I’m not picking on Palace, their manager or their fans. It’s a Premier League-wide issue.

By focusing too much on the incident we have allowed an excuses to reign.

By immediately switching the narrative to the referee, Alan Pardew can say they lost the game because of a bad decision, instead of the fact that their players didn’t seem to have the energy or belief to go on and try to win it themselves.

It’s a self-preservation tactic to buy time, but it shouldn’t be allowed to pass. We should be cutting through the crap, but instead we are happy to help spread it around.

LONDON, ENGLAND - Sunday, March 6, 2016: Crystal Palace's manager Alan Pardew during the Premier League match against Liverpool at Selhurst Park. (Pic by David Rawcliffe/Propaganda)

Managers actually start to believe they are just hard done to and it transmits to players, which can be damaging to a football club.

If you are just being beaten by bad calls and bad luck then what are you meant to do? By absolving Delaney of any responsibility the manager is doing the player and the club he is paid by a disservice. No-one learns any lessons, it’s just a new hard=luck story.
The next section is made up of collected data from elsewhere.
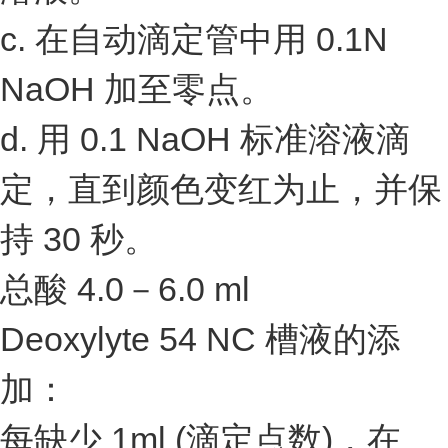
c. 在自动滴定管中用 0.1N
NaOH 加至零点。
d. 用 0.1 NaOH 标准溶液滴
定，直到颜色变红为止，并保
持 30 秒。
总酸 4.0－6.0 ml
Deoxylyte 54 NC 槽液的添
加：
每缺少 1ml (滴定点数)，在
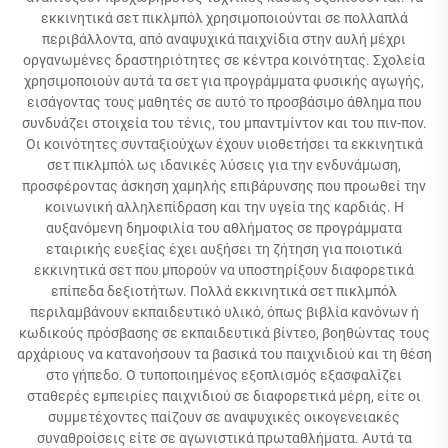
εκκινητικά σετ πικλμπόλ χρησιμοποιούνται σε πολλαπλά
περιβάλλοντα, από αναψυχικά παιχνίδια στην αυλή μέχρι
οργανωμένες δραστηριότητες σε κέντρα κοινότητας. Σχολεία
χρησιμοποιούν αυτά τα σετ για προγράμματα φυσικής αγωγής,
εισάγοντας τους μαθητές σε αυτό το προσβάσιμο άθλημα που
συνδυάζει στοιχεία του τένις, του μπαντμίντον και του πιν-πον.
Οι κοινότητες συνταξιούχων έχουν υιοθετήσει τα εκκινητικά
σετ πικλμπόλ ως ιδανικές λύσεις για την ενδυνάμωση,
προσφέροντας άσκηση χαμηλής επιβάρυνσης που προωθεί την
κοινωνική αλληλεπίδραση και την υγεία της καρδιάς. Η
αυξανόμενη δημοφιλία του αθλήματος σε προγράμματα
εταιρικής ευεξίας έχει αυξήσει τη ζήτηση για ποιοτικά
εκκινητικά σετ που μπορούν να υποστηρίξουν διαφορετικά
επίπεδα δεξιοτήτων. Πολλά εκκινητικά σετ πικλμπόλ
περιλαμβάνουν εκπαιδευτικό υλικό, όπως βιβλία κανόνων ή
κωδικούς πρόσβασης σε εκπαιδευτικά βίντεο, βοηθώντας τους
αρχάριους να κατανοήσουν τα βασικά του παιχνιδιού και τη θέση
στο γήπεδο. Ο τυποποιημένος εξοπλισμός εξασφαλίζει
σταθερές εμπειρίες παιχνιδιού σε διαφορετικά μέρη, είτε οι
συμμετέχοντες παίζουν σε αναψυχικές οικογενειακές
συναθροίσεις είτε σε αγωνιστικά πρωταθλήματα. Αυτά τα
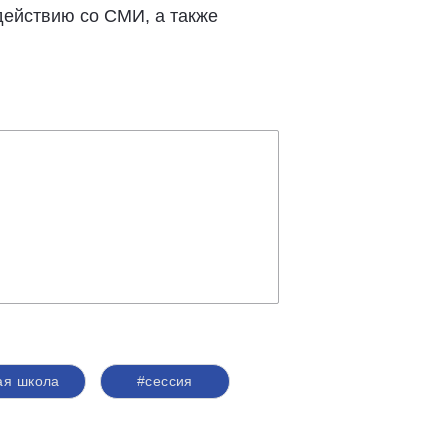
ействию со СМИ, а также
ая школа
#сессия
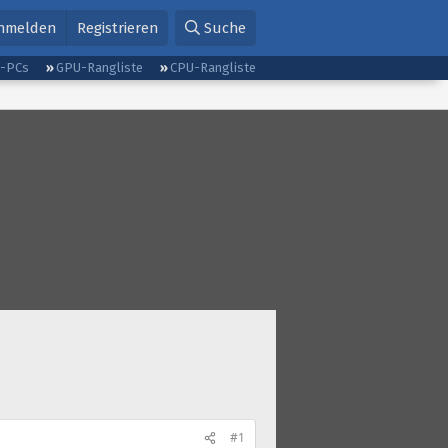
nmelden
Registrieren
Suche
g-PCs
GPU-Rangliste
CPU-Rangliste
#1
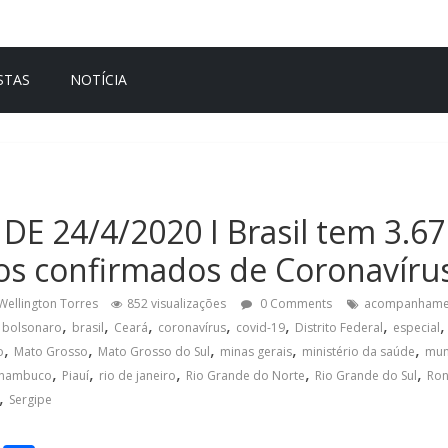
STAS
NOTÍCIA
 24/4/2020 I Brasil tem 3.67
os confirmados de Coronavíru
Wellington Torres
852 visualizações
0 Comments
acompanhame
,
,
,
,
,
,
,
bolsonaro
brasil
Ceará
coronavírus
covid-19
Distrito Federal
especial
,
,
,
,
,
o
Mato Grosso
Mato Grosso do Sul
minas gerais
ministério da saúde
mu
,
,
,
,
,
rnambuco
Piauí
rio de janeiro
Rio Grande do Norte
Rio Grande do Sul
Ron
,
Sergipe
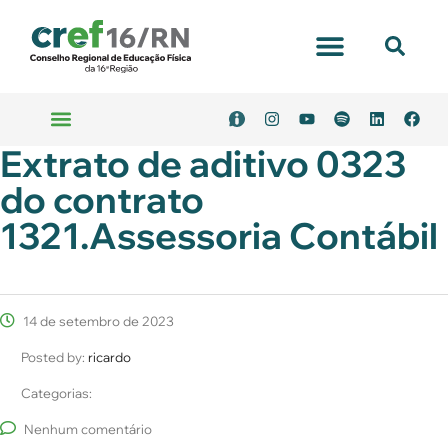
Portal Transparência
Extrato de aditivo 0323
Emitir Boleto
Serviços Online
do contrato
1321.Assessoria Contábil
14 de setembro de 2023
Posted by:
ricardo
Categorias:
Nenhum comentário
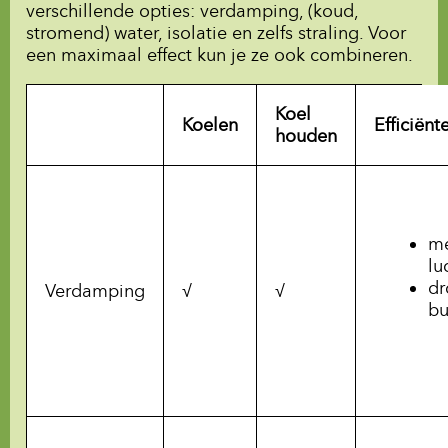
verschillende opties: verdamping, (koud,
stromend) water, isolatie en zelfs straling. Voor
een maximaal effect kun je ze ook combineren.
Koel
Koelen
Efficiënt
houden
m
lu
dr
Verdamping
√
√
bu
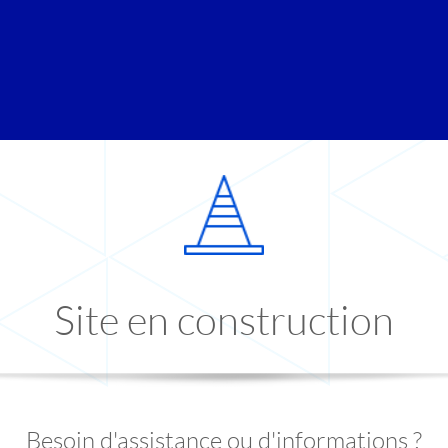
Site en construction
Besoin d'assistance ou d'informations ?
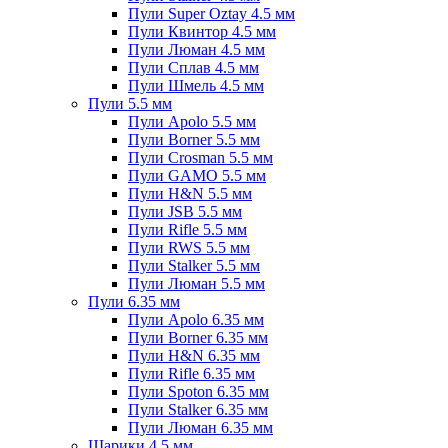
Пули Super Oztay 4.5 мм
Пули Квинтор 4.5 мм
Пули Люман 4.5 мм
Пули Сплав 4.5 мм
Пули Шмель 4.5 мм
Пули 5.5 мм
Пули Apolo 5.5 мм
Пули Borner 5.5 мм
Пули Crosman 5.5 мм
Пули GAMO 5.5 мм
Пули H&N 5.5 мм
Пули JSB 5.5 мм
Пули Rifle 5.5 мм
Пули RWS 5.5 мм
Пули Stalker 5.5 мм
Пули Люман 5.5 мм
Пули 6.35 мм
Пули Apolo 6.35 мм
Пули Borner 6.35 мм
Пули H&N 6.35 мм
Пули Rifle 6.35 мм
Пули Spoton 6.35 мм
Пули Stalker 6.35 мм
Пули Люман 6.35 мм
Шарики 4.5 мм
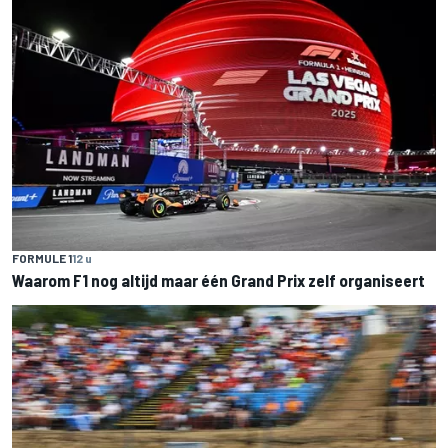
FORMULE 1
12 u
Waarom F1 nog altijd maar één Grand Prix zelf organiseert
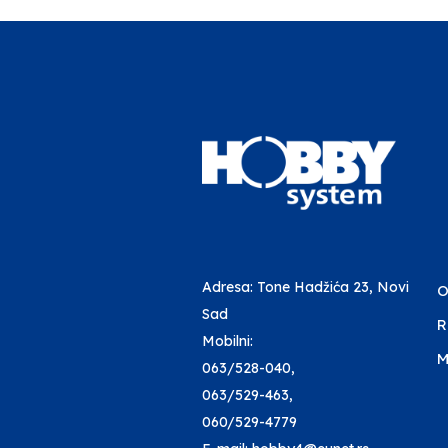
Adresa: Tone Hadžića 23, Novi
O
Sad
R
Mobilni:
M
063/528-040
,
063/529-463
,
060/529-4779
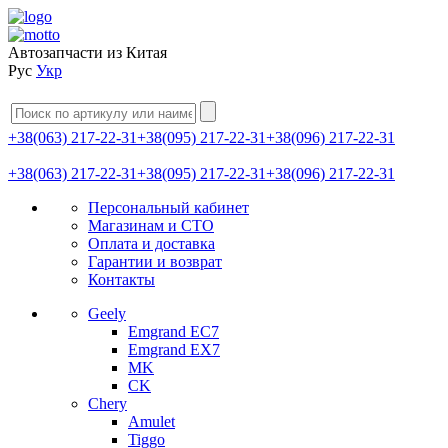
Автозапчасти из Китая
Рус
Укр
+38(063) 217-22-31
+38(095) 217-22-31
+38(096) 217-22-31
+38(063) 217-22-31
+38(095) 217-22-31
+38(096) 217-22-31
Персональный кабинет
Магазинам и СТО
Оплата и доставка
Гарантии и возврат
Контакты
Geely
Emgrand EC7
Emgrand EX7
MK
CK
Chery
Amulet
Tiggo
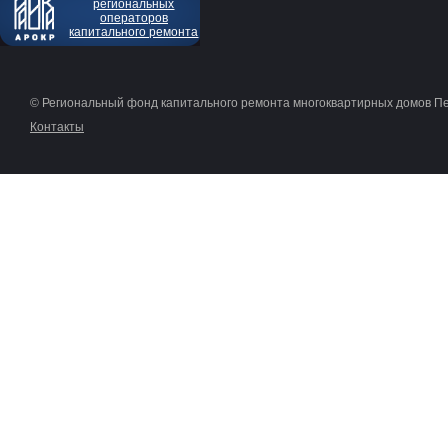
региональных
операторов
капитального ремонта
© Региональный фонд капитального ремонта многоквартирных домов П
Контакты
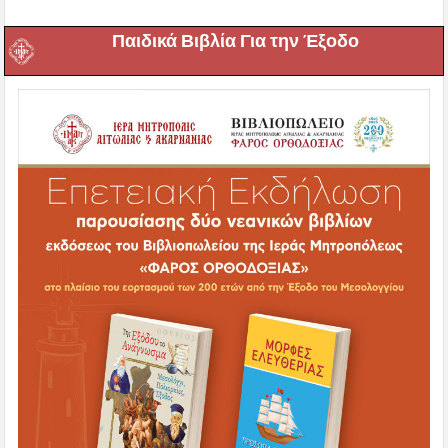
Παιδικά Βιβλία Για την Έξοδο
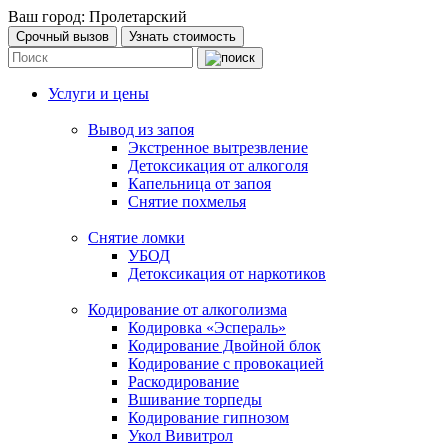
Ваш город:
Пролетарский
Срочный вызов
Узнать стоимость
Услуги и цены
Вывод из запоя
Экстренное вытрезвление
Детоксикация от алкоголя
Капельница от запоя
Снятие похмелья
Снятие ломки
УБОД
Детоксикация от наркотиков
Кодирование от алкоголизма
Кодировка «Эспераль»
Кодирование Двойной блок
Кодирование с провокацией
Раскодирование
Вшивание торпеды
Кодирование гипнозом
Укол Вивитрол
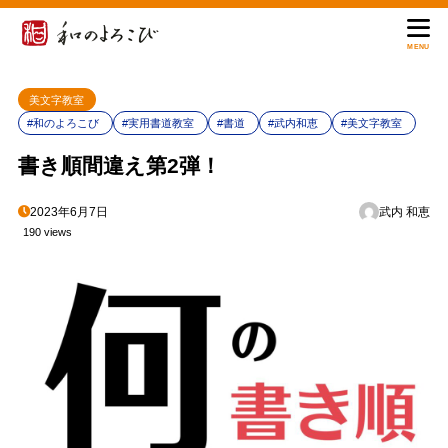
MENU
美文字教室
#和のよろこび
#実用書道教室
#書道
#武内和恵
#美文字教室
書き順間違え第2弾！
2023年6月7日
武内 和恵
190 views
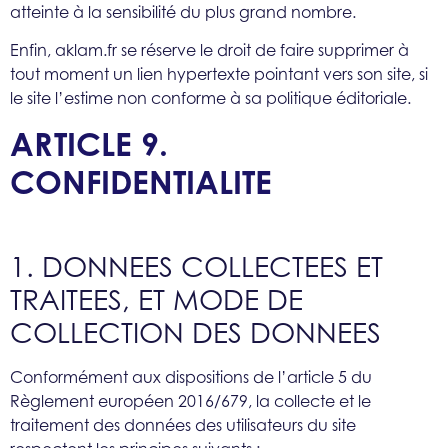
atteinte à la sensibilité du plus grand nombre.
Enfin, aklam.fr
se réserve le droit de faire supprimer à
tout moment un lien hypertexte pointant vers son site, si
le site l’estime non conforme à sa politique éditoriale.
ARTICLE 9.
CONFIDENTIALITE
1. DONNEES COLLECTEES ET
TRAITEES, ET MODE DE
COLLECTION DES DONNEES
Conformément aux dispositions de l’article 5 du
Règlement européen 2016/679, la collecte et le
traitement des données des utilisateurs du site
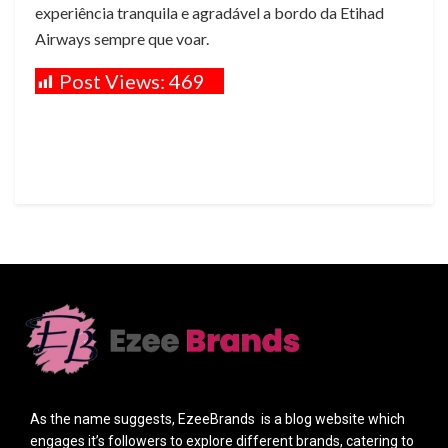
experiência tranquila e agradável a bordo da Etihad
Airways sempre que voar.
Post Views:
469
As the name suggests, EzeeBrands is a blog website which
engages it’s followers to explore different brands, catering to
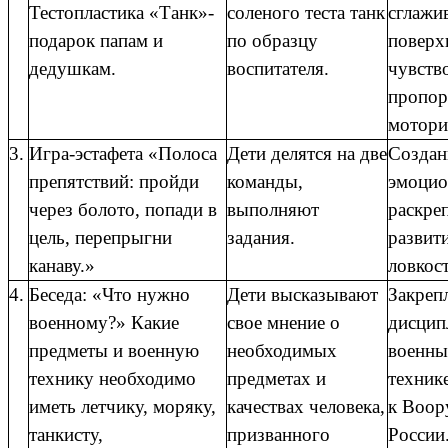
Тестопластика «Танк»-
соленого теста танк
сглажи
подарок папам и
по образцу
поверх
дедушкам.
воспитателя.
чувств
пропор
моторик
3.
Игра-эстафета «Полоса
Дети делятся на две
Создан
препятствий: пройди
команды,
эмоцио
через болото, попади в
выполняют
раскре
цель, перепрыгни
задания.
развити
канаву.»
ловкост
4.
Беседа: «Что нужно
Дети высказывают
Закреп
военному?» Какие
свое мнение о
дисцип
предметы и военную
необходимых
военны
технику необходимо
предметах и
техник
иметь летчику, моряку,
качествах человека,
к Воор
танкисту,
призванного
России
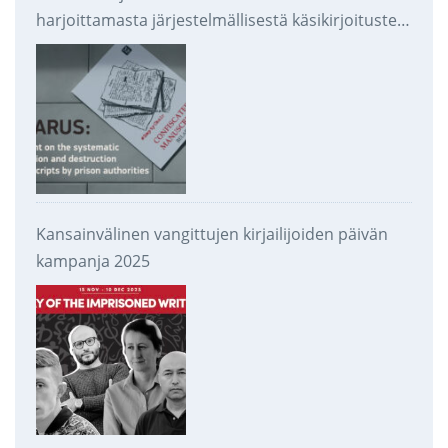
harjoittamasta järjestelmällisestä käsikirjoitusten
takavarikoinnista ja tuhoamisesta
Kansainvälinen vangittujen kirjailijoiden päivän
kampanja 2025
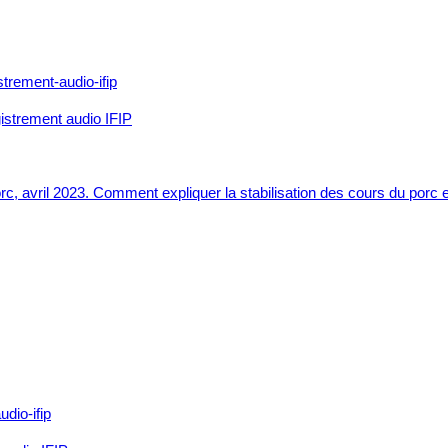
gistrement audio IFIP
 porc, avril 2023. Comment expliquer la stabilisation des cours du p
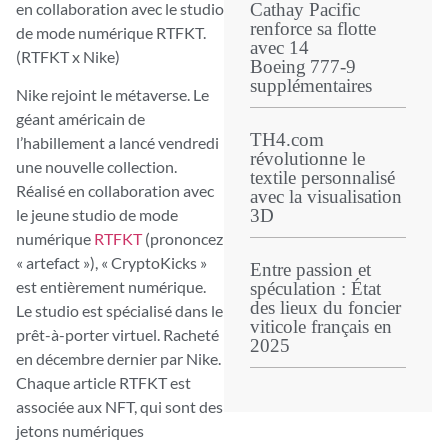
en collaboration avec le studio
Cathay Pacific
renforce sa flotte
de mode numérique RTFKT.
avec 14
(RTFKT x Nike)
Boeing 777‑9
supplémentaires
Nike rejoint le métaverse. Le
géant américain de
TH4.com
l’habillement a lancé vendredi
révolutionne le
une nouvelle collection.
textile personnalisé
Réalisé en collaboration avec
avec la visualisation
3D
le jeune studio de mode
numérique
RTFKT
(prononcez
« artefact »), « CryptoKicks »
Entre passion et
est entièrement numérique.
spéculation : État
des lieux du foncier
Le studio est spécialisé dans le
viticole français en
prêt-à-porter virtuel. R
acheté
2025
en décembre dernier
par Nike.
Chaque article RTFKT est
associée aux NFT, qui sont des
jetons numériques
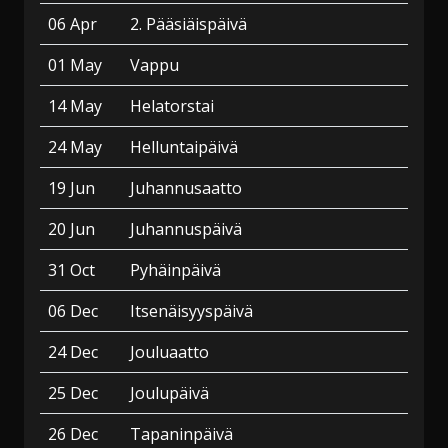
06 Apr
2. Pääsiäispäivä
01 May
Vappu
14 May
Helatorstai
24 May
Helluntaipäivä
19 Jun
Juhannusaatto
20 Jun
Juhannuspäivä
31 Oct
Pyhäinpäivä
06 Dec
Itsenäisyyspäivä
24 Dec
Jouluaatto
25 Dec
Joulupäivä
26 Dec
Tapaninpäivä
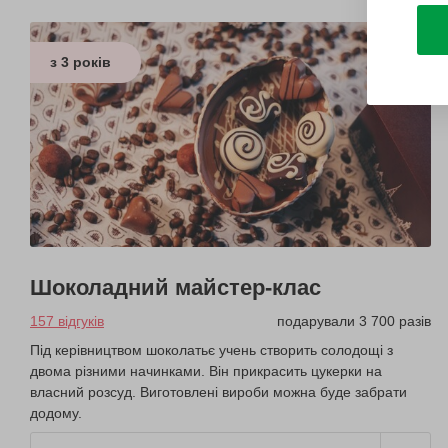
з 3 років
Шоколадний майстер-клас
157 відгуків
подарували 3 700 разів
Під керівництвом шоколатьє учень створить солодощі з
двома різними начинками. Він прикрасить цукерки на
власний розсуд. Виготовлені вироби можна буде забрати
додому.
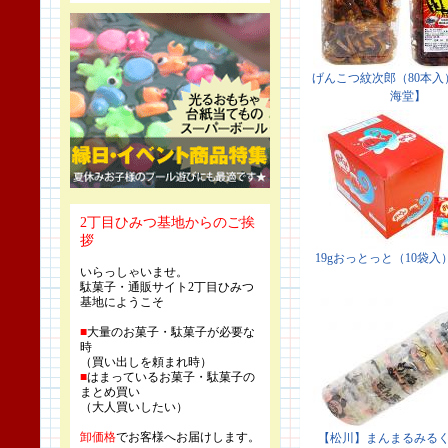
2丁目ひみつ基地からのご挨
拶
いらっしゃいませ。
駄菓子・通販サイト2丁目ひみつ
基地にようこそ
■
大量のお菓子・駄菓子が必要な
時
（買い出しを頼まれ時）
■
はまっているお菓子・駄菓子の
まとめ買い
（大人買いしたい）
卸価格
でお客様へお届けします。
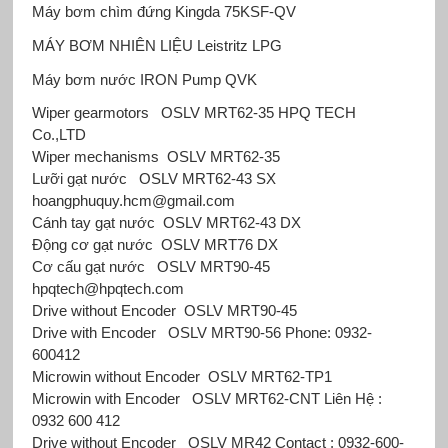
Máy bơm chìm đứng Kingda
75KSF-QV
MÁY BƠM NHIÊN LIỆU Leistritz
LPG
Máy bơm nước IRON Pump
QVK
Wiper gearmotors OSLV MRT62-35 HPQ TECH
Co.,LTD
Wiper mechanisms OSLV MRT62-35
Lưỡi gạt nước OSLV MRT62-43 SX
hoangphuquy.hcm@gmail.com
Cánh tay gạt nước OSLV MRT62-43 DX
Động cơ gạt nước OSLV MRT76 DX
Cơ cấu gạt nước OSLV MRT90-45
hpqtech@hpqtech.com
Drive without Encoder OSLV MRT90-45
Drive with Encoder OSLV MRT90-56 Phone: 0932-
600412
Microwin without Encoder OSLV MRT62-TP1
Microwin with Encoder OSLV MRT62-CNT Liên Hệ :
0932 600 412
Drive without Encoder OSLV MR42 Contact : 0932-600-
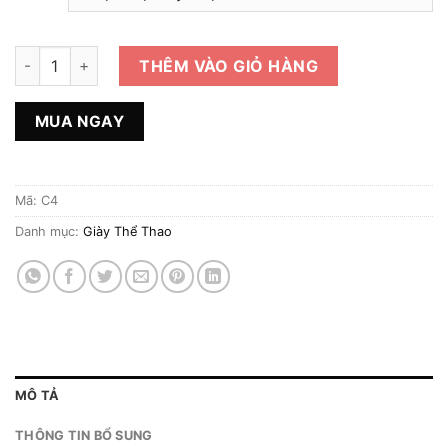
Giày Thể Thao 2hand Hiệu Nike số lượng
THÊM VÀO GIỎ HÀNG
MUA NGAY
Mã:
C4
Danh mục:
Giày Thể Thao
MÔ TẢ
THÔNG TIN BỔ SUNG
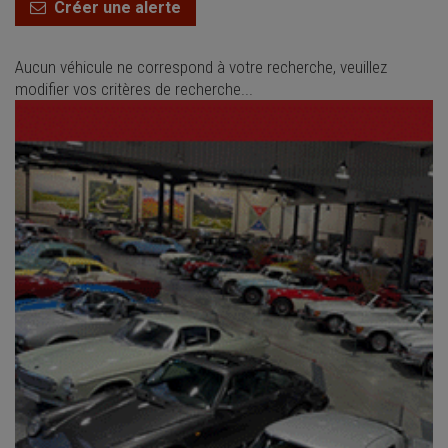
Créer une alerte
Aucun véhicule ne correspond à votre recherche, veuillez
modifier vos critères de recherche...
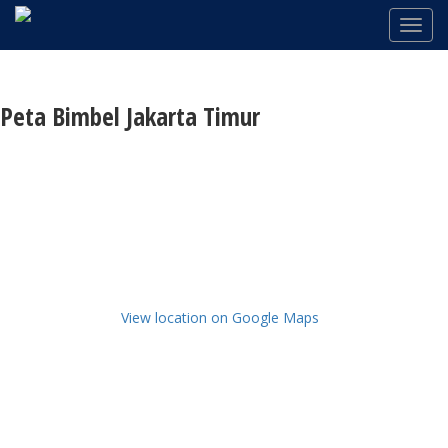
Peta Bimbel Jakarta Timur
View location on Google Maps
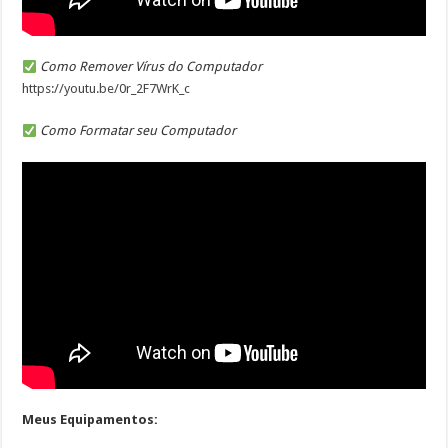
Como Remover Vírus do Computador
https://youtu.be/0r_2F7WrK_c
Como Formatar seu Computador
Meus Equipamentos:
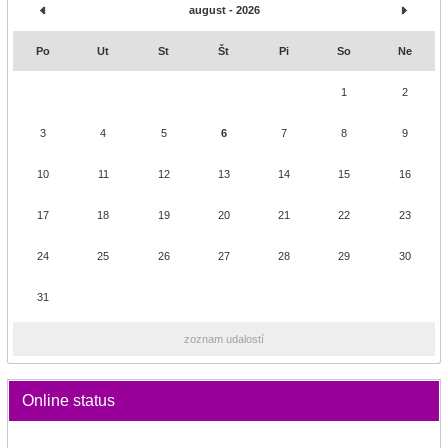
august - 2026
Po
Ut
St
Št
Pi
So
Ne
1
2
3
4
5
6
7
8
9
10
11
12
13
14
15
16
17
18
19
20
21
22
23
24
25
26
27
28
29
30
31
zoznam udalostí
Online status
Here is Delaney talking in the cold light of day about recent events: “That’s the best we’ve played for a long time, so you kind of ask yourself: ‘What do we have to do to win a game?’”

Oh I don’t know. Train harder? Get fitter? Play better? Kick the ball in the goal more than the other team?

“I don’t know, maybe someone’s put a spell or something on us.”

A spell! Was it a spell to jump on the floor and slide at a Liverpool striker in injury time, Damien? Maybe you are just doing daft things, mate.

Some might say what a manager says in public and in private are very different, but these don’t seem like footballers who are aware of doing anything wrong.

That’s because it’s in everyone’s interest — the manager, the players and seemingly television — to focus on a referee and his assistant. Talk about an incident instead of a game. Feed the drama and bury the uncomfortable truth.  It’s just another form of cheating isn’t it?